▸ TRY IT
The answer should reproduce the listing below character for character.

▸ DATA RECORDS
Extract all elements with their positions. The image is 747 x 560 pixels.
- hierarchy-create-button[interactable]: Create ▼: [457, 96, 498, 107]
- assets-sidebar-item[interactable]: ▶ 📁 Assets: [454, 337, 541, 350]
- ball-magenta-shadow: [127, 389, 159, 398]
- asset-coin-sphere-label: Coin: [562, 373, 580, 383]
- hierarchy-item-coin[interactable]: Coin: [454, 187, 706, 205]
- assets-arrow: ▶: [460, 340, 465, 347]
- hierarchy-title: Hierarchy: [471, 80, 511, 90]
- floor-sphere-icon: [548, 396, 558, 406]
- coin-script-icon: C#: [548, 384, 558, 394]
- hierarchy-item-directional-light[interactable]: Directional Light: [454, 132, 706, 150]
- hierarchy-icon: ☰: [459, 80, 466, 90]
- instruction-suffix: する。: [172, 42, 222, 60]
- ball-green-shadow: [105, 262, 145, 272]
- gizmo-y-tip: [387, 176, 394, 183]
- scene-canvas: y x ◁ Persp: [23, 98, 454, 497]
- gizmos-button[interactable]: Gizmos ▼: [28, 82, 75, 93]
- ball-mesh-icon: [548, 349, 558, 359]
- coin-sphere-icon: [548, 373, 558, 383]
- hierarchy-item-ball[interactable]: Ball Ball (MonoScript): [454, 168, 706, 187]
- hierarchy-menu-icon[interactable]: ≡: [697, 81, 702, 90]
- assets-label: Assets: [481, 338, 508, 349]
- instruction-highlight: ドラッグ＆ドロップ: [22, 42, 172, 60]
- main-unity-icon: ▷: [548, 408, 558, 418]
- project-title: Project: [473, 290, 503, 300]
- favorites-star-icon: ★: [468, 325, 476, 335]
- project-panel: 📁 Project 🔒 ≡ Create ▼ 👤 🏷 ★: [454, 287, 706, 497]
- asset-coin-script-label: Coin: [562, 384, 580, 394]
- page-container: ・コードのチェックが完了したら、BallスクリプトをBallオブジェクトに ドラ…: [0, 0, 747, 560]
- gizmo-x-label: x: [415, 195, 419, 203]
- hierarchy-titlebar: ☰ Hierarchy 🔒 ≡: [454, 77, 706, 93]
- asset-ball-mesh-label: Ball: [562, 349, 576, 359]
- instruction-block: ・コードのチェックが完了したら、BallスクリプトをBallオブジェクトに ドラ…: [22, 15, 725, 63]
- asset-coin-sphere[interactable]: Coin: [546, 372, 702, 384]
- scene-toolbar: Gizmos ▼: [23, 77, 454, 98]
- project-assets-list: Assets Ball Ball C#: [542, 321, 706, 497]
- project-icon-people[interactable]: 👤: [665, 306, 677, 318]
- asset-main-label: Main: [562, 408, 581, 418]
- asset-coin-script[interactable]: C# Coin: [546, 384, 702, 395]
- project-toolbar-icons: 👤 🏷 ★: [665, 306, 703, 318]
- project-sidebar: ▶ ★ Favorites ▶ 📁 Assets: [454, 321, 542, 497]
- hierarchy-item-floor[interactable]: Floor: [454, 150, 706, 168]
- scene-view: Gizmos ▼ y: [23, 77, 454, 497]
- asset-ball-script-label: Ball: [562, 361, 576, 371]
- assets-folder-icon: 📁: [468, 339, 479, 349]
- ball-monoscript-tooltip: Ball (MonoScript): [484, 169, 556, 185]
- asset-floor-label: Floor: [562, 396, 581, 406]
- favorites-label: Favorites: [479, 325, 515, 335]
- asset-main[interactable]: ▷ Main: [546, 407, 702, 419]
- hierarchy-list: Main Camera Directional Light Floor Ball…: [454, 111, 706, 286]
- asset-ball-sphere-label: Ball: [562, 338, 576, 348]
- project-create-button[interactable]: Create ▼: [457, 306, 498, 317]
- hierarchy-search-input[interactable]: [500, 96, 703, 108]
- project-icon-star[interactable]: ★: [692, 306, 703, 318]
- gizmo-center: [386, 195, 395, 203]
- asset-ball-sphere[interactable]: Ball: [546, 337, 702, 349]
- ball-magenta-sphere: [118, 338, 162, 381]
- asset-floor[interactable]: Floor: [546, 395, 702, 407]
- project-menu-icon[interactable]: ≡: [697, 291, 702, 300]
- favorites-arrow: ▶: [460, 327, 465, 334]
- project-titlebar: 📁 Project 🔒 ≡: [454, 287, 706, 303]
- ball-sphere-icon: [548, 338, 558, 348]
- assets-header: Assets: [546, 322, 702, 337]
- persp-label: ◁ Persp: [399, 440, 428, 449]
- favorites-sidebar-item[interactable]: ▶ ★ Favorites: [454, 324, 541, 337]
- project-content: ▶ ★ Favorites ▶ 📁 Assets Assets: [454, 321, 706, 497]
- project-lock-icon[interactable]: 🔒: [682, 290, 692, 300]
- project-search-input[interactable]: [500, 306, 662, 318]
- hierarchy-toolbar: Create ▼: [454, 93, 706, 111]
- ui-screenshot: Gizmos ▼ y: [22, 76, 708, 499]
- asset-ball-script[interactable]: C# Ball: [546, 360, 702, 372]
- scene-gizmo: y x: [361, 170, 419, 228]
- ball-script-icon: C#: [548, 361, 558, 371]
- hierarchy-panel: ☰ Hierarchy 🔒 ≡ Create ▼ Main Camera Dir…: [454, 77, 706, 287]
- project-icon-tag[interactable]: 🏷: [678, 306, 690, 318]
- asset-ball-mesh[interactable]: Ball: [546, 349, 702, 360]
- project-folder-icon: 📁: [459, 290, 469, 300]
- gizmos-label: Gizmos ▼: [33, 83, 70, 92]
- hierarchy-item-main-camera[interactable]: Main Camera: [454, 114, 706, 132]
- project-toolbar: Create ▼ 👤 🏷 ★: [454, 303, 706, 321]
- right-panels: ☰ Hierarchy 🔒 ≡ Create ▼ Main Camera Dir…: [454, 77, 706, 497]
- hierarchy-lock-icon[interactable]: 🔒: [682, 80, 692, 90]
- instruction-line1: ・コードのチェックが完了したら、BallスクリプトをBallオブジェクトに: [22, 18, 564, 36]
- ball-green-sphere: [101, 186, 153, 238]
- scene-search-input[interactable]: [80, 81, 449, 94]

▸ RESULT FOR THIS EXERCISE
Extract all elements with their positions. The image is 747 x 560 pixels.
- hierarchy-create-button[interactable]: Create ▼: [457, 96, 498, 107]
- assets-sidebar-item[interactable]: ▶ 📁 Assets: [454, 337, 541, 350]
- ball-magenta-shadow: [127, 389, 159, 398]
- asset-coin-sphere-label: Coin: [562, 373, 580, 383]
- hierarchy-item-coin[interactable]: Coin: [454, 187, 706, 205]
- assets-arrow: ▶: [460, 340, 465, 347]
- hierarchy-title: Hierarchy: [471, 80, 511, 90]
- floor-sphere-icon: [548, 396, 558, 406]
- coin-script-icon: C#: [548, 384, 558, 394]
- hierarchy-item-directional-light[interactable]: Directional Light: [454, 132, 706, 150]
- hierarchy-icon: ☰: [459, 80, 466, 90]
- instruction-suffix: する。: [172, 42, 222, 60]
- ball-green-shadow: [105, 262, 145, 272]
- gizmo-y-tip: [387, 176, 394, 183]
- scene-canvas: y x ◁ Persp: [23, 98, 454, 497]
- gizmos-button[interactable]: Gizmos ▼: [28, 82, 75, 93]
- ball-mesh-icon: [548, 349, 558, 359]
- coin-sphere-icon: [548, 373, 558, 383]
- hierarchy-item-ball[interactable]: Ball Ball (MonoScript): [454, 168, 706, 187]
- hierarchy-menu-icon[interactable]: ≡: [697, 81, 702, 90]
- assets-label: Assets: [481, 338, 508, 349]
- instruction-highlight: ドラッグ＆ドロップ: [22, 42, 172, 60]
- main-unity-icon: ▷: [548, 408, 558, 418]
- project-title: Project: [473, 290, 503, 300]
- favorites-star-icon: ★: [468, 325, 476, 335]
- project-panel: 📁 Project 🔒 ≡ Create ▼ 👤 🏷 ★: [454, 287, 706, 497]
- asset-coin-script-label: Coin: [562, 384, 580, 394]
- page-container: ・コードのチェックが完了したら、BallスクリプトをBallオブジェクトに ドラ…: [0, 0, 747, 560]
- gizmo-x-label: x: [415, 195, 419, 203]
- hierarchy-titlebar: ☰ Hierarchy 🔒 ≡: [454, 77, 706, 93]
- asset-ball-mesh-label: Ball: [562, 349, 576, 359]
- instruction-block: ・コードのチェックが完了したら、BallスクリプトをBallオブジェクトに ドラ…: [22, 15, 725, 63]
- asset-coin-sphere[interactable]: Coin: [546, 372, 702, 384]
- scene-toolbar: Gizmos ▼: [23, 77, 454, 98]
- project-assets-list: Assets Ball Ball C#: [542, 321, 706, 497]
- project-icon-people[interactable]: 👤: [665, 306, 677, 318]
- asset-main-label: Main: [562, 408, 581, 418]
- asset-coin-script[interactable]: C# Coin: [546, 384, 702, 395]
- project-toolbar-icons: 👤 🏷 ★: [665, 306, 703, 318]
- project-sidebar: ▶ ★ Favorites ▶ 📁 Assets: [454, 321, 542, 497]
- hierarchy-item-floor[interactable]: Floor: [454, 150, 706, 168]
- scene-view: Gizmos ▼ y: [23, 77, 454, 497]
- asset-ball-script-label: Ball: [562, 361, 576, 371]
- assets-folder-icon: 📁: [468, 339, 479, 349]
- ball-monoscript-tooltip: Ball (MonoScript): [484, 169, 556, 185]
- asset-floor-label: Floor: [562, 396, 581, 406]
- favorites-label: Favorites: [479, 325, 515, 335]
- asset-main[interactable]: ▷ Main: [546, 407, 702, 419]
- hierarchy-list: Main Camera Directional Light Floor Ball…: [454, 111, 706, 286]
- asset-ball-sphere-label: Ball: [562, 338, 576, 348]
- project-create-button[interactable]: Create ▼: [457, 306, 498, 317]
- hierarchy-search-input[interactable]: [500, 96, 703, 108]
- project-icon-star[interactable]: ★: [692, 306, 703, 318]
- gizmo-center: [386, 195, 395, 203]
- asset-ball-sphere[interactable]: Ball: [546, 337, 702, 349]
- ball-magenta-sphere: [118, 338, 162, 381]
- asset-floor[interactable]: Floor: [546, 395, 702, 407]
- project-menu-icon[interactable]: ≡: [697, 291, 702, 300]
- favorites-arrow: ▶: [460, 327, 465, 334]
- project-titlebar: 📁 Project 🔒 ≡: [454, 287, 706, 303]
- ball-sphere-icon: [548, 338, 558, 348]
- assets-header: Assets: [546, 322, 702, 337]
- persp-label: ◁ Persp: [399, 440, 428, 449]
- favorites-sidebar-item[interactable]: ▶ ★ Favorites: [454, 324, 541, 337]
- project-content: ▶ ★ Favorites ▶ 📁 Assets Assets: [454, 321, 706, 497]
- project-lock-icon[interactable]: 🔒: [682, 290, 692, 300]
- project-search-input[interactable]: [500, 306, 662, 318]
- hierarchy-toolbar: Create ▼: [454, 93, 706, 111]
- ui-screenshot: Gizmos ▼ y: [22, 76, 708, 499]
- asset-ball-script[interactable]: C# Ball: [546, 360, 702, 372]
- scene-gizmo: y x: [361, 170, 419, 228]
- ball-script-icon: C#: [548, 361, 558, 371]
- hierarchy-panel: ☰ Hierarchy 🔒 ≡ Create ▼ Main Camera Dir…: [454, 77, 706, 287]
- project-icon-tag[interactable]: 🏷: [678, 306, 690, 318]
- asset-ball-mesh[interactable]: Ball: [546, 349, 702, 360]
- project-folder-icon: 📁: [459, 290, 469, 300]
- gizmos-label: Gizmos ▼: [33, 83, 70, 92]
- hierarchy-item-main-camera[interactable]: Main Camera: [454, 114, 706, 132]
- project-toolbar: Create ▼ 👤 🏷 ★: [454, 303, 706, 321]
- right-panels: ☰ Hierarchy 🔒 ≡ Create ▼ Main Camera Dir…: [454, 77, 706, 497]
- hierarchy-lock-icon[interactable]: 🔒: [682, 80, 692, 90]
- instruction-line1: ・コードのチェックが完了したら、BallスクリプトをBallオブジェクトに: [22, 18, 564, 36]
- ball-green-sphere: [101, 186, 153, 238]
- scene-search-input[interactable]: [80, 81, 449, 94]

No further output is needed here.